Scorpio

Scorpio is a library intended to make use of an OpenAPI document describing a service you are consuming or implementing, for various purposes.

Background

To start with, you need an OpenAPI v2 (formerly known as Swagger) document describing a service. v3 support is planned. This document can be written by hand or sometimes generated from other existing sources. The creation of an OpenAPI document specifying your service is outside the scope of Scorpio. Here are several resources on OpenAPI:

OpenAPI relies on the definition of schemas using the JSON schema specification, which can be learned about at http://json-schema.org/

Scorpio::Model

Scorpio::Model aims to represent RESTful resources in ruby classes with as little code as possible, given a service with a properly constructed API specification.

A model representing a resource needs to be configured, minimally, with:

  • the OpenAPI specification for the REST API
  • the base URL where the service is deployed, relative to which are the paths of the API description
  • the schema(s) the model represents

If the resource has HTTP methods associated with it (most, but not all resources will):

  • the name of the resource corresponding to the model

When these are set, Scorpio::Model looks through the API description and dynamically sets up methods for the model:

  • accessors for properties of the model defined as properties of schemas representing the resource in the specification
  • API method calls on the model class and, where appropriate, on the model instance

Example: Blog

Scorpio's tests are a good place to read example code of an API that a client interacts with using Scorpio::Model.

The Blog service is defined in test/blog.rb. It uses ActiveRecord models and Sinatra to make a simple RESTful service.

Its API is described in test/blog.openapi.yml, defining the Article resource, several methods (some of which are instance methods), and schemas.

The client is set up in test/blog_scorpio_models.rb. The base class BlogModel defines the base_url and the api description, as well as some other optional setup done for testing.

The Article model inherits from BlogModel and is set with its resource name and the keys of its schema in the API description.

Based on those, Article gets the methods of the API description which are tested in test/scorpio_test.rb.

[This section will be fleshed out with more description and less just telling you, dear reader, to read the test code, as development progresses.]

Scorpio Model pickle adapter

Scorpio provides a pickle adapter to use models with Pickle. require 'scorpio/pickle_adapter', ensure that the pickle ORM adapter is enabled, and you should be able to create models as normal with pickle.

Google API discovery service

An initial implementation of Scorpio::Model was based on the format defined for Google's API discovery service.

For background on the Google discovery service and the API description format it defines, see:

This format is still supported indirectly, by converting from a Google API document to OpenAPI using Scorpio::Google::RestDescription#to_openapi_document.

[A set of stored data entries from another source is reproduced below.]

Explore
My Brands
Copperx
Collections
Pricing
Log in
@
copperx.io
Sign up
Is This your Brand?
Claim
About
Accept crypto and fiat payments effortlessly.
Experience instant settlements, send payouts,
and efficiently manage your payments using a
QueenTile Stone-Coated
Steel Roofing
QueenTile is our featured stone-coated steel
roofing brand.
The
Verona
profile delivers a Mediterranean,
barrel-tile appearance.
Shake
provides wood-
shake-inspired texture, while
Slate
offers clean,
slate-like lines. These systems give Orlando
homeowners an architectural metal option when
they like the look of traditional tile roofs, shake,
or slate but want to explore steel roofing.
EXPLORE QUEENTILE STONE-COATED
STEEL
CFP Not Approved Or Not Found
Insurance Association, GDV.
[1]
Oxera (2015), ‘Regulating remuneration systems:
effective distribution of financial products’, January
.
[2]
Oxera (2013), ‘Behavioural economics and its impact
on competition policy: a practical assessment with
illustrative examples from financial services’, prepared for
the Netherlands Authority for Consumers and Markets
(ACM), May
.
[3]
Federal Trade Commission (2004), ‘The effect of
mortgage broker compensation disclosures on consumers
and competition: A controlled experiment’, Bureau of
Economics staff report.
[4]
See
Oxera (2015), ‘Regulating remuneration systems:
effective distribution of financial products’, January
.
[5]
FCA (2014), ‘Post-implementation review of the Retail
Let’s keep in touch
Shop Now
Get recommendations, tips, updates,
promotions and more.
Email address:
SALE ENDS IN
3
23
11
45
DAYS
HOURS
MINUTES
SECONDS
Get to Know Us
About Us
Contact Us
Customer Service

Example conversion looks like:

class MyModel < Scorpio::Model
  rest_description_doc = YAML.load_file('path/to/doc.yml')
  rest_description = Scorpio::Google::RestDescription.new(rest_description_doc)
  set_openapi_document(rest_description.to_openapi_document)

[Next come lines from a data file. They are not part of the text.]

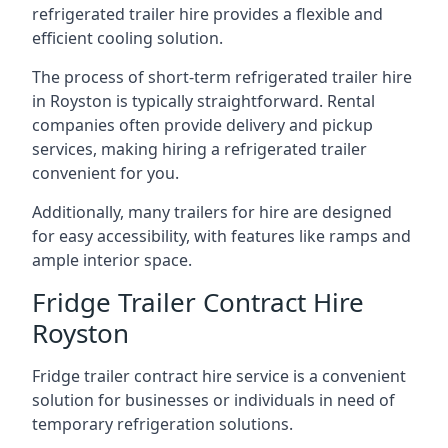
refrigerated trailer hire provides a flexible and
efficient cooling solution.
The process of short-term refrigerated trailer hire
in Royston is typically straightforward. Rental
companies often provide delivery and pickup
services, making hiring a refrigerated trailer
convenient for you.
Additionally, many trailers for hire are designed
for easy accessibility, with features like ramps and
ample interior space.
Fridge Trailer Contract Hire
Royston
Fridge trailer contract hire service is a convenient
solution for businesses or individuals in need of
temporary refrigeration solutions.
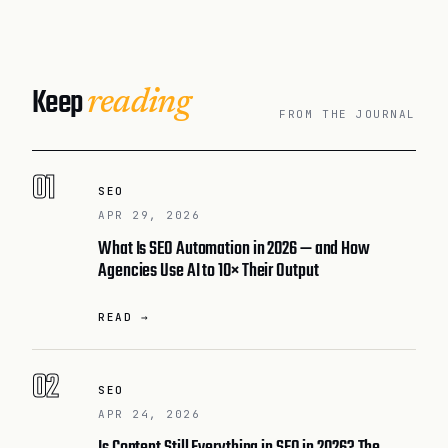
Keep
reading
FROM THE JOURNAL
01
SEO
APR 29, 2026
What Is SEO Automation in 2026 — and How
Agencies Use AI to 10× Their Output
READ →
02
SEO
APR 24, 2026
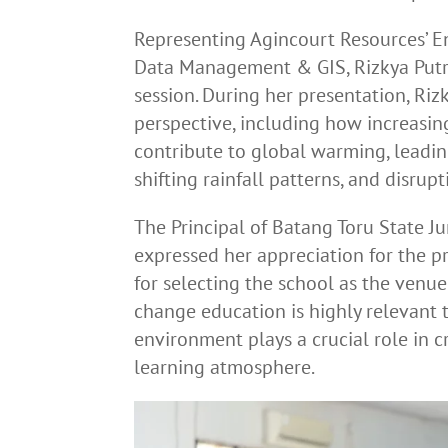
Representing Agincourt Resources’ E
Data Management & GIS, Rizkya Putri,
session. During her presentation, Riz
perspective, including how increasi
contribute to global warming, leadi
shifting rainfall patterns, and disru
The Principal of Batang Toru State J
expressed her appreciation for the
for selecting the school as the venue 
change education is highly relevant t
environment plays a crucial role in c
learning atmosphere.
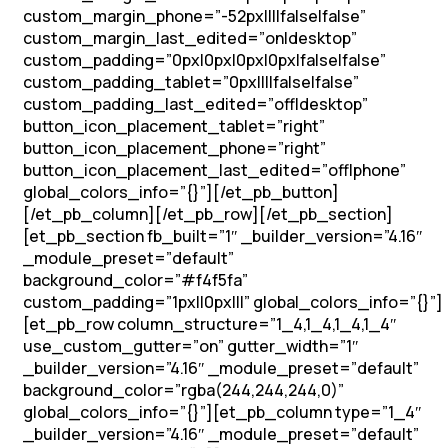
custom_margin_phone=”-52px||||false|false”
custom_margin_last_edited=”on|desktop”
custom_padding=”0px|0px|0px|0px|false|false”
custom_padding_tablet=”0px||||false|false”
custom_padding_last_edited=”off|desktop”
button_icon_placement_tablet=”right”
button_icon_placement_phone=”right”
button_icon_placement_last_edited=”off|phone”
global_colors_info=”{}”][/et_pb_button]
[/et_pb_column][/et_pb_row][/et_pb_section]
[et_pb_section fb_built=”1″ _builder_version=”4.16″
_module_preset=”default”
background_color=”#f4f5fa”
custom_padding=”1px||0px|||” global_colors_info=”{}”]
[et_pb_row column_structure=”1_4,1_4,1_4,1_4″
use_custom_gutter=”on” gutter_width=”1″
_builder_version=”4.16″ _module_preset=”default”
background_color=”rgba(244,244,244,0)”
global_colors_info=”{}”][et_pb_column type=”1_4″
_builder_version=”4.16″ _module_preset=”default”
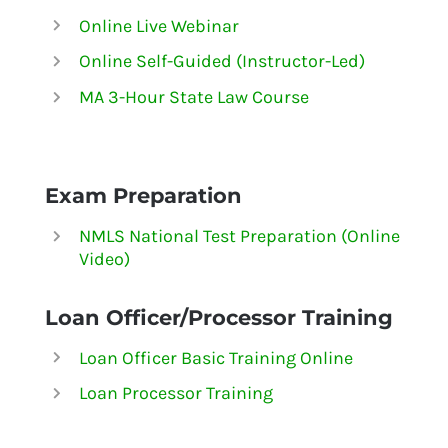
Online Live Webinar
Online Self-Guided (Instructor-Led)
MA 3-Hour State Law Course
Exam Preparation
NMLS National Test Preparation (Online
Video)
Loan Officer/Processor Training
Loan Officer Basic Training Online
Loan Processor Training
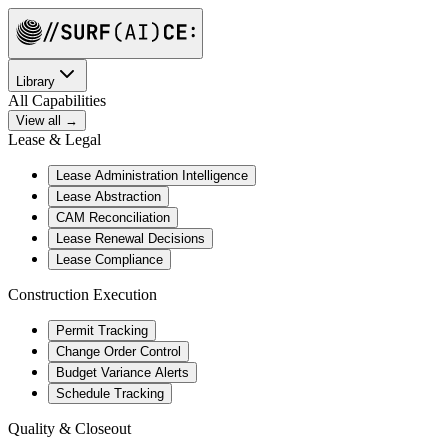
Library
All Capabilities
View all →
Lease & Legal
Lease Administration Intelligence
Lease Abstraction
CAM Reconciliation
Lease Renewal Decisions
Lease Compliance
Construction Execution
Permit Tracking
Change Order Control
Budget Variance Alerts
Schedule Tracking
Quality & Closeout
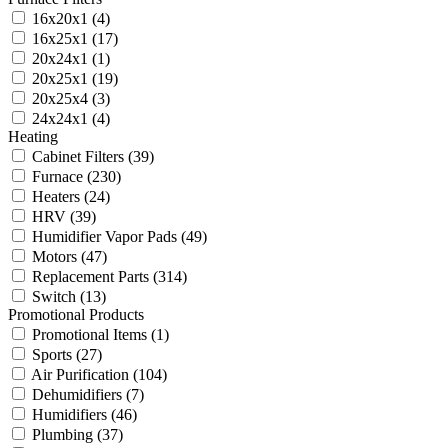
16x20x1
(4)
16x25x1
(17)
20x24x1
(1)
20x25x1
(19)
20x25x4
(3)
24x24x1
(4)
Heating
Cabinet Filters
(39)
Furnace
(230)
Heaters
(24)
HRV
(39)
Humidifier Vapor Pads
(49)
Motors
(47)
Replacement Parts
(314)
Switch
(13)
Promotional Products
Promotional Items
(1)
Sports
(27)
Air Purification
(104)
Dehumidifiers
(7)
Humidifiers
(46)
Plumbing
(37)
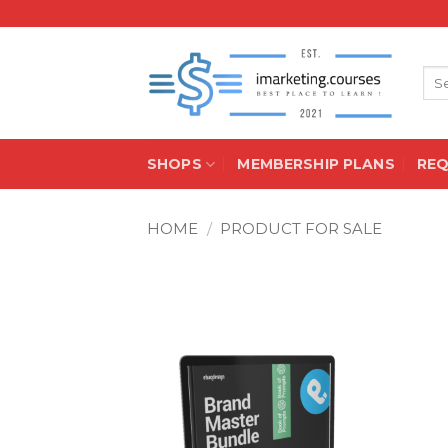
Skip
to
content
Sea
for:
SHOPS
MEMBERSHIP PLANS
RE
HOME
/
PRODUCT FOR SALE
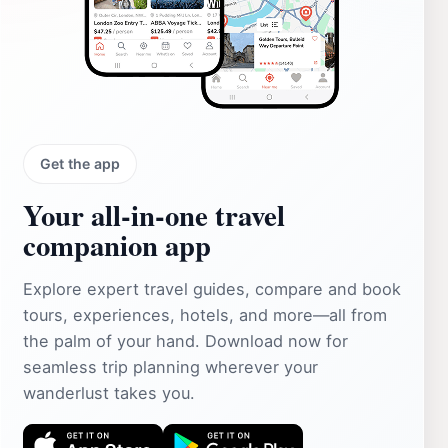
Get the app
Your all‑in‑one travel
companion app
Explore expert travel guides, compare and book
tours, experiences, hotels, and more—all from
the palm of your hand. Download now for
seamless trip planning wherever your
wanderlust takes you.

  # ... the remainder of your setup and model code here
end

Other

The detailed, machine-interpretable description of an API provided by a properly-constructed OpenAPI specification opens up numerous possibilities to automate aspects of clients and services to an API. These are planned to be implemented in Scorpio:

  • constructing test objects in a manner similar to FactoryBot, allowing you to write tests that depend on a service without having to interact with an actual running instance of that service to run your tests
  • rack middleware to test that outgoing HTTP responses are conformant to their response schemas
  • rack middleware to test that incoming HTTP requests are conformant to their request schemas, and that the service handles bad requests appropriately (e.g. ensuring that for any bad request, the service responds with a 4xx error instead of 2xx).
  • integrating with ORMs to generate HTTP responses that are conformant to the response schema corresponding to the resource corresponding to the ORM model
  • generating model validations for ORMs

License

The gem is available as open source under the terms of the MIT License.